• Work instructions: Your output should repeat the entries below exactly. It should contain no images.

[Page-level text extractions]
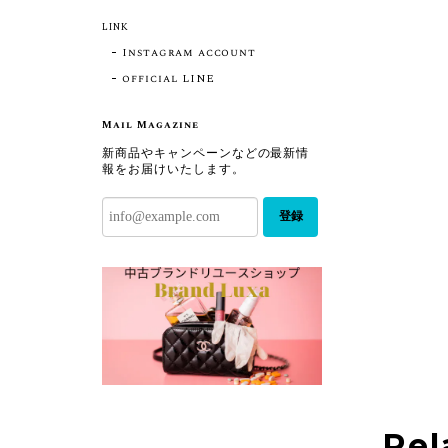
LINK
Instagram account
official LINE
Mail Magazine
新商品やキャンペーンなどの最新情
報をお届けいたします。
登録
Rel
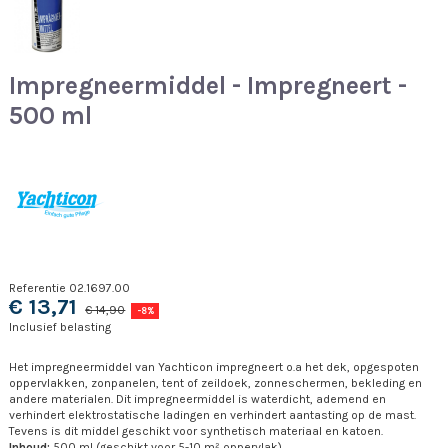
Impregneermiddel - Impregneert -
500 ml
Referentie
02.1697.00
€ 13,71
€ 14,90
-8%
Inclusief belasting
Het impregneermiddel van Yachticon impregneert o.a het dek, opgespoten
oppervlakken, zonpanelen, tent of zeildoek, zonneschermen, bekleding en
andere materialen. Dit impregneermiddel is waterdicht, ademend en
verhindert elektrostatische ladingen en verhindert aantasting op de mast.
Tevens is dit middel geschikt voor synthetisch materiaal en katoen.
Inhoud:
500 ml (geschikt voor 5-10 m² oppervlak)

• Result:
LINK
Instagram account
official LINE
Mail Magazine
新商品やキャンペーンなどの最新情
報をお届けいたします。
登録
Rel
Impregneermiddel - Impregneert -
500 ml
Referentie
02.1697.00
€ 13,71
€ 14,90
-8%
Inclusief belasting
Het impregneermiddel van Yachticon impregneert o.a het dek, opgespoten
oppervlakken, zonpanelen, tent of zeildoek, zonneschermen, bekleding en
andere materialen. Dit impregneermiddel is waterdicht, ademend en
verhindert elektrostatische ladingen en verhindert aantasting op de mast.
Tevens is dit middel geschikt voor synthetisch materiaal en katoen.
Inhoud:
500 ml (geschikt voor 5-10 m² oppervlak)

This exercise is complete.